§ **Saved data entries**:
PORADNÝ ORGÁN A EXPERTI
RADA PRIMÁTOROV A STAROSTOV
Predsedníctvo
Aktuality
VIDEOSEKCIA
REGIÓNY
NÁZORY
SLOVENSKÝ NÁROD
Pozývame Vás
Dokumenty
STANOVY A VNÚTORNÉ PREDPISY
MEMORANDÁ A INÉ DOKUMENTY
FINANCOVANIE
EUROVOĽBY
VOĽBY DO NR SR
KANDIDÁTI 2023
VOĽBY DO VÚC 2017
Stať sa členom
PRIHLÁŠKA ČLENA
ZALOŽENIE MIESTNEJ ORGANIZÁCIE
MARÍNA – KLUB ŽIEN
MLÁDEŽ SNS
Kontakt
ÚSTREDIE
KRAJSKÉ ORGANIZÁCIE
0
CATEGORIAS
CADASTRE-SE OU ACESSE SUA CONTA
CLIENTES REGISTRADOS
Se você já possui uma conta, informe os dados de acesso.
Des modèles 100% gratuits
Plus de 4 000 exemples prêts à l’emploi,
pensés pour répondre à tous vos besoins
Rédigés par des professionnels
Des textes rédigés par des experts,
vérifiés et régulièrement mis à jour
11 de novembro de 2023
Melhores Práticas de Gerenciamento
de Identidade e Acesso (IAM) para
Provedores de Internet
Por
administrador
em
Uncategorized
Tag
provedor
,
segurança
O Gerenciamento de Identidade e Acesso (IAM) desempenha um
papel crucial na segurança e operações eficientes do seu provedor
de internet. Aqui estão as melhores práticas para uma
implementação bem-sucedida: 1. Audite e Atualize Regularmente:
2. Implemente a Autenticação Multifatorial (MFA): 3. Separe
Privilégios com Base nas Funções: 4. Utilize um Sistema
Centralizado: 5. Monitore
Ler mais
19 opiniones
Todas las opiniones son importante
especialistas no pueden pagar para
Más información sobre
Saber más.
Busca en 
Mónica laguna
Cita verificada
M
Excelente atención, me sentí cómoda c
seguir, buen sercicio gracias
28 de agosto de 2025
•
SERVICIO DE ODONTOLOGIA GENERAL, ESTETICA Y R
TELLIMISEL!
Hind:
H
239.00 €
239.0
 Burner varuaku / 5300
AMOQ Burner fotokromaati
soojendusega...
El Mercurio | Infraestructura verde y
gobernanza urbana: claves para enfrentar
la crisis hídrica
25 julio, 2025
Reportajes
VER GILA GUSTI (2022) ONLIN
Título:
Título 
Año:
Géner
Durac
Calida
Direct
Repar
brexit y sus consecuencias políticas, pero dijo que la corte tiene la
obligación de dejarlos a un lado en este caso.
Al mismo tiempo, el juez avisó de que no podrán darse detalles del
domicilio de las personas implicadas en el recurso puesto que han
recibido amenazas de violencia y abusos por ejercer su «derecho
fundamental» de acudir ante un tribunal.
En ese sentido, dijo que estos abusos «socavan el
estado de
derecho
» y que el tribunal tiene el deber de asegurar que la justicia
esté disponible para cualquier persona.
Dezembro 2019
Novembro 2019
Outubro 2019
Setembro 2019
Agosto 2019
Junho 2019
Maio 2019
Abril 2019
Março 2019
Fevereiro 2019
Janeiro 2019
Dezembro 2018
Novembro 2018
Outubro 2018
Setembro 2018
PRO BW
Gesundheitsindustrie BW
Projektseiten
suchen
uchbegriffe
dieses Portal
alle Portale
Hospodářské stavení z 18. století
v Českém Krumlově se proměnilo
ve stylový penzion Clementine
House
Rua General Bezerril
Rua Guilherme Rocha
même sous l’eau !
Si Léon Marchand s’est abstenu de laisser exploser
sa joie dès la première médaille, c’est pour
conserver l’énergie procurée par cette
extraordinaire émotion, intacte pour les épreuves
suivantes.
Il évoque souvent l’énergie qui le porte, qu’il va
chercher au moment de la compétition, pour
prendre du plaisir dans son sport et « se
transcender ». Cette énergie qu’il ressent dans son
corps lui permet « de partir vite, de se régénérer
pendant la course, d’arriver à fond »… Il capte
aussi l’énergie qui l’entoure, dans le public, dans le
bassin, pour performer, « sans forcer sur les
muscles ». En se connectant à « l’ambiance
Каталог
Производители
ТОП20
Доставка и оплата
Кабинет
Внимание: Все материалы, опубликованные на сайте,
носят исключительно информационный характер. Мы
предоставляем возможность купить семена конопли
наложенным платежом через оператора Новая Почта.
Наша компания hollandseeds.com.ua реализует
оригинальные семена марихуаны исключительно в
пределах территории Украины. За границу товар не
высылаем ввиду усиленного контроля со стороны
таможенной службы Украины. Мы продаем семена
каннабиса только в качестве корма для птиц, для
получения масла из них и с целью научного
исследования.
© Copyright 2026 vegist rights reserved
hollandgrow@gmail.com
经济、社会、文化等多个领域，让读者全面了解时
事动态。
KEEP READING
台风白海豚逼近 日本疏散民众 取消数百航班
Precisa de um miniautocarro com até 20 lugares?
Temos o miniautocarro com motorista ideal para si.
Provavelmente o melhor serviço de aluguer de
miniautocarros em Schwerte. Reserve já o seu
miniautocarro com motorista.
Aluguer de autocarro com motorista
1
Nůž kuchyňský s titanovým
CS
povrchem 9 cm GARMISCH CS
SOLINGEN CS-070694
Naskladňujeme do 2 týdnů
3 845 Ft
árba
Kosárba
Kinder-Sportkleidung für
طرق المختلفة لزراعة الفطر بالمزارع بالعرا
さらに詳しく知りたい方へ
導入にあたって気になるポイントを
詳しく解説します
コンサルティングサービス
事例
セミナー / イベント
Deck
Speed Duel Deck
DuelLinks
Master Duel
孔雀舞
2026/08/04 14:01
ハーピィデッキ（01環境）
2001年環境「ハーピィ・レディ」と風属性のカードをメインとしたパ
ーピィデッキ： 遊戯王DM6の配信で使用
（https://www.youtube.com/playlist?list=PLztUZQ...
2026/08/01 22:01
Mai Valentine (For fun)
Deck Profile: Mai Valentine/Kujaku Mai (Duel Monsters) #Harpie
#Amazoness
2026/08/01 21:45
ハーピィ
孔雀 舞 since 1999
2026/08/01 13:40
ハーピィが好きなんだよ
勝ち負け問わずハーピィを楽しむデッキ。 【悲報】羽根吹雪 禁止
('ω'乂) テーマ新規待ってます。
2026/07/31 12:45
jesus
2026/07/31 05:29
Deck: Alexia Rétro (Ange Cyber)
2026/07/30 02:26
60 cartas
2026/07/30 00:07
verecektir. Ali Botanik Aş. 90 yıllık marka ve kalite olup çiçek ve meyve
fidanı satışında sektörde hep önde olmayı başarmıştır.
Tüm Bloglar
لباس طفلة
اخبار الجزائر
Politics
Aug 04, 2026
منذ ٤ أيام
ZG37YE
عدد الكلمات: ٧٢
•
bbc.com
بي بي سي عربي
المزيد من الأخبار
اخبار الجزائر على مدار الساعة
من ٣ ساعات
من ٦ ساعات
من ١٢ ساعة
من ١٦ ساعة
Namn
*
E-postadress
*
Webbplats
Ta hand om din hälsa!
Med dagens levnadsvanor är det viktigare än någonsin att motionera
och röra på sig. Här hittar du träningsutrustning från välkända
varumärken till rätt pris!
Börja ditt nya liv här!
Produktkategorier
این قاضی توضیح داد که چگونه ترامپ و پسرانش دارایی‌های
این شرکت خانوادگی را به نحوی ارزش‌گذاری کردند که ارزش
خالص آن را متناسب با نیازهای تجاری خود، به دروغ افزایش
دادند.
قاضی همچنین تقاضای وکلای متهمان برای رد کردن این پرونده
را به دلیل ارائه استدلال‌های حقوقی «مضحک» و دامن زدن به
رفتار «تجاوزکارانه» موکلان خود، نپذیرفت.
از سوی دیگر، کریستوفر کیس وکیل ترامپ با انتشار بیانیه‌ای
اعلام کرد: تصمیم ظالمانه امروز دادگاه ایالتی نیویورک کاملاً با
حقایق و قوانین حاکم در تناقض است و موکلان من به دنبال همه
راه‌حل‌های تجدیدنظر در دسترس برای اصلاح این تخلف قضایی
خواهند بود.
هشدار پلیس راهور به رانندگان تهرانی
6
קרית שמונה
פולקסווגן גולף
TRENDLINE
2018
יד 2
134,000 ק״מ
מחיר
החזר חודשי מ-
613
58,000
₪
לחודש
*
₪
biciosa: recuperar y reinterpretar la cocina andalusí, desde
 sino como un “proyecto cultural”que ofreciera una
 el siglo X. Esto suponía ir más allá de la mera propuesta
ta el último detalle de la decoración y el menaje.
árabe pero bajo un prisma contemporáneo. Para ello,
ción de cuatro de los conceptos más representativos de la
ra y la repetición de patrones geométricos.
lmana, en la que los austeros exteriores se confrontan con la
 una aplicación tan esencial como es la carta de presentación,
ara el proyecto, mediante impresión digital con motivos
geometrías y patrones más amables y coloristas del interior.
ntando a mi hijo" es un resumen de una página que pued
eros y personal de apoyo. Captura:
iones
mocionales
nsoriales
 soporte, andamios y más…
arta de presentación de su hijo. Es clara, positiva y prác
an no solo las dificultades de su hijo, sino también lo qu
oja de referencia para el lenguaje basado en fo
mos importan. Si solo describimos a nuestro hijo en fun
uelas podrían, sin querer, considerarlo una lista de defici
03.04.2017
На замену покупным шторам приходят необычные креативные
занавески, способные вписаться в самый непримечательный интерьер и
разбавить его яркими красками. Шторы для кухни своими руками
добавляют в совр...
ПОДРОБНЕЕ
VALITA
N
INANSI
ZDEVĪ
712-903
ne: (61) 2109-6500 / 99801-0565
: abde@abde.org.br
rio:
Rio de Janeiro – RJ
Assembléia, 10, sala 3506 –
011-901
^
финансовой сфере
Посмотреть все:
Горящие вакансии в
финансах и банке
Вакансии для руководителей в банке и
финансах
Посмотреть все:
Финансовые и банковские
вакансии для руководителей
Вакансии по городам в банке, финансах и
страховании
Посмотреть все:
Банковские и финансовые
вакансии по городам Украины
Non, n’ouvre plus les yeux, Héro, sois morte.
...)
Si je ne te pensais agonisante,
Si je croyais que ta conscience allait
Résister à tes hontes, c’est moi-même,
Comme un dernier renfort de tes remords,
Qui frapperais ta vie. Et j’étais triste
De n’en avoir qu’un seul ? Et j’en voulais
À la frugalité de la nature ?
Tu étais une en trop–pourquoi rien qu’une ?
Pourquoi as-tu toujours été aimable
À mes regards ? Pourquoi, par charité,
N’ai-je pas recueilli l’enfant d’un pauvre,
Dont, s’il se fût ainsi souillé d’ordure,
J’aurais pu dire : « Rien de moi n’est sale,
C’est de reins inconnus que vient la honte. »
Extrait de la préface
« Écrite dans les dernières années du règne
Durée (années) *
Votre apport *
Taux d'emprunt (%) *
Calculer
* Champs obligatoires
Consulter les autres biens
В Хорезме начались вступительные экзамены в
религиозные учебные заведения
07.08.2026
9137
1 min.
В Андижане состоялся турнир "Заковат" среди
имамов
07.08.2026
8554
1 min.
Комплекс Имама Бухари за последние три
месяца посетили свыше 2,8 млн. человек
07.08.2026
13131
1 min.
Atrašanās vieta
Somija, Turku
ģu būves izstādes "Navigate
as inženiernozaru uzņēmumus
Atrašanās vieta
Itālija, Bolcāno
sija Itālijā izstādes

§ **Exercise aim**: Only lines that include "اخبار" belong in the answer; return them from the entries above.

§ **Expected answer**:
اخبار الجزائر
اخبار الجزائر على مدار الساعة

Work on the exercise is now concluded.